唐毅匆忙到了館驿,進了卧房,就聞到一股誘人的芳香。
閃目看去。隻見一個身形瘦削的侍女,穿着淡青色的襦裙,罩着素色的褙子。一個背影,淡雅的如同水墨畫一般。和那些打扮的花枝招展,拼命吸引男人目光,盼着能飛上枝頭變鳳凰的丫鬟女子全然不同,唐毅不由得多看了一眼,也僅僅是一眼而已,對于餓瘋的人來說,美食遠比美女來的實在。
侍女聽到腳步聲,急忙回頭,見到唐毅臉色一紅。随即怯生生說道:“奴婢見過大人。”聲音清脆,宛如天籁。
唐毅笑着說道:“這些菜都是你做的?”
侍女謙遜地說道:“隻怕奴婢拙劣的手藝。對不上大人的胃口。”
唐毅坐到了桌子前,人都說文如其人,其實菜也如其人,滿桌子的菜色,沒有花哨的裝飾,沒有濃烈的醬色,更沒有厚厚的油脂。
就像女子的裝束一般,清淨淡雅之中,透着别樣的韻味。唐毅也算是半個美食家,他看了一圈,一伸手捧起了一大盆雞湯鴨舌羹,嘗了兩口,鮮美無比。隻見他把嘴唇貼在盆邊,從左到右,再從右到左,吸了兩口,羹就少了三分之一還多。
侍女看得目瞪口呆,剛剛錦衣衛的人來告訴她,說是一位了不起的大才子大官人要住在這裏,讓她好生伺候着,千萬不能怠慢。
她自然答應,等到見到唐毅的時候,她也被驚到了。這家夥看起來還不到二十年,年輕英俊,斯文潇灑,能得到錦衣衛的重視,絕對不是尋常人物。
可是,可是,可是……他的吃相也太那個了……和乞丐差不多,侍女用力捂住嘴巴,生怕叫出來。
唐毅可不管她怎麽看,又來了幾下,滿滿的一盆羹喝得幹幹淨淨,打了一個飽嗝,晃晃悠悠,就往卧房走去。到了門口,還說了句:“本官累了,要想爬床單,等着過幾天再說。”
侍女霎時間小臉充血,又紅又熱,和大蘋果似的。
沖着唐毅的背影,她狠狠瞪了一眼,“哼,就你那個餓死鬼轉世的土包子德行,還爬你的床單,下輩子……額不,是十八輩子都别想!真是蒼天沒眼,他這個德行竟然少年得志,都說朝廷昏暗,果不其然!”
女孩低聲罵了半天,回應她的隻有唐毅雷鳴一般的響聲,在屋子裏不斷回蕩,震得耳朵生疼,她紅着小臉,趕快把桌子收拾幹淨,落荒而逃。
……
吃飽喝足,唐毅睡得别提多香,差不多三個時辰,他才爬了起來,精神頭已經恢複了大半。随便找了點清水,洗漱一下,外面的侍衛就跑了進來,低聲在唐毅耳邊說了兩句。
“讓他進來吧。”唐毅淡淡說道。
沒一會兒,一個頂着瓜皮小帽的中年人跑了進來,一見唐毅,激動的眼圈通紅,連忙拜倒在地,“師父,您可把弟子想壞了!“
來的不是别人,正是吳天成。
要說起來,當年收他做弟子,多一半是玩笑,就連吳天成都不願意多和人家說。可是随着唐毅一飛沖天,水漲船高,唐毅的徒弟,那可就是金字招牌,到了東南,哪個大家族敢不給他面子。
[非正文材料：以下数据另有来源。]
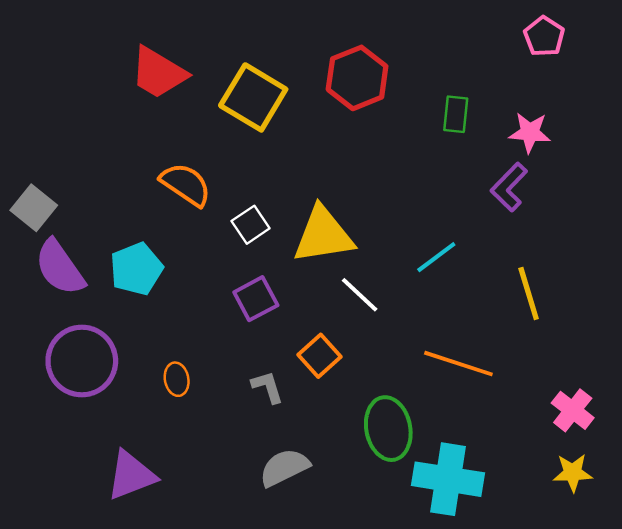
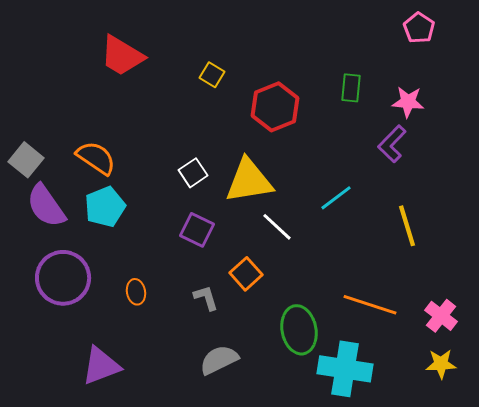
red hexagon: (357, 78) -> (275, 107), moved
yellow square: (253, 97) -> (212, 75), moved, size x0.5
orange semicircle: (186, 184) -> (96, 158), moved
purple square: (256, 299) -> (197, 230), turned -36
orange line: (458, 364) -> (370, 305), moved

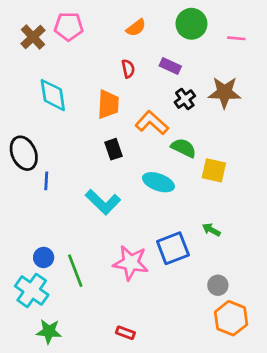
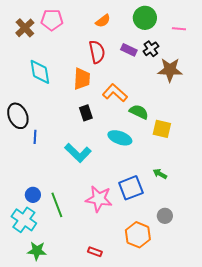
red semicircle: (128, 69) -> (97, 52), size x1.6
black cross: (185, 99) -> (151, 49), moved
orange hexagon: (231, 318) -> (138, 235), moved

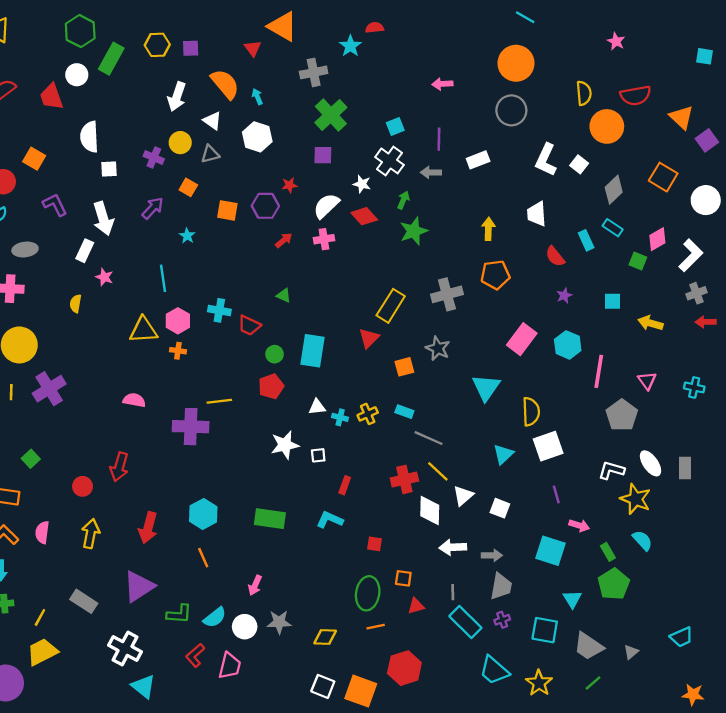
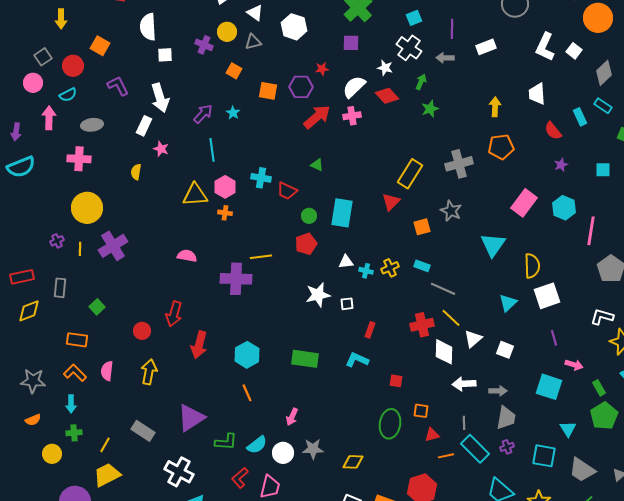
purple arrow: (153, 208) -> (203, 114), moved
green star: (414, 231) -> (430, 109), size x0.7
red arrow: (284, 240) -> (317, 117), size x1.8
red arrow: (148, 528) -> (199, 345), moved
orange line: (376, 627) -> (446, 456), moved

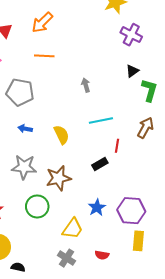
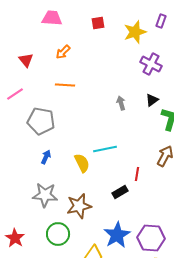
orange arrow: (42, 22) -> (63, 52), size x0.7
gray arrow: (86, 85) -> (121, 103), moved
cyan line: (101, 121) -> (105, 149), moved
blue arrow: (25, 129) -> (46, 157), turned 104
blue star: (97, 208) -> (117, 235), size x1.5

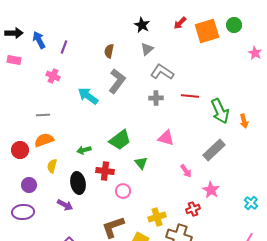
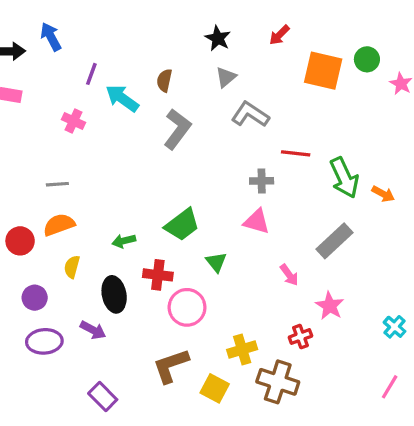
green circle: (234, 25) -> (367, 59), moved
orange square: (207, 31) -> (323, 71), moved, turned 30
blue arrow: (39, 40) -> (51, 37), moved
cyan arrow: (88, 96) -> (122, 98), moved
gray cross: (156, 98) -> (262, 181), moved
orange arrow: (244, 121) -> (383, 194), turned -48
pink circle: (123, 191) -> (187, 307), size x1.5
purple ellipse: (23, 212) -> (44, 341), moved

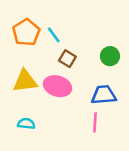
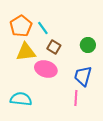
yellow triangle: (25, 81) -> (26, 52), moved
blue trapezoid: (104, 95) -> (83, 76), turned -70
cyan semicircle: (26, 124) -> (21, 99), size x1.5

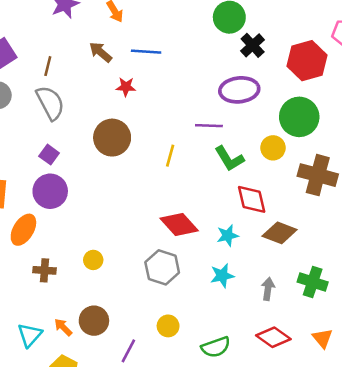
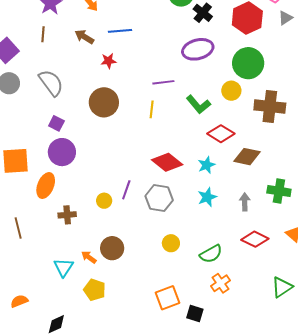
brown line: (48, 66) -> (43, 34), moved
purple line: (209, 126) -> (163, 82), moved
red diamond: (252, 199) -> (221, 134), turned -36
purple line: (128, 351) -> (126, 190), moved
吳天成也越發以老師爲榮,做起事情格外賣力氣,交通行一大半的事情都是他在搭理,唐慎練鄉勇,也要靠着吳天成幫着協調糧饷物資。
年初的時候,開海的調查報告還是吳天成出的,唐毅深知要想把開海弄好了,就必須擺平地方豪商士紳,光靠着官場上的人脈是不夠的,他早早去信,把吳天成調了上來。身爲交通行的大帳房,吳天成一舉一動都能吸引不少人的聯想,他半個多月之前就趕到了天津。
唐毅雖說把天津交給了陸炳,但是他又豈能當撒手掌櫃的。
“天成,我聽陸炳說,天津的亂局是聞香教在鬧騰,是不是如此?”
吳天成呵呵一笑,“師父,要光是一個聞香教,至于那麽麻煩嗎?聞香教不過是跳上台面的小醜而已,背後是運河幫的人在作怪,這裏面水深着呢!”(未 完待續 ~^~)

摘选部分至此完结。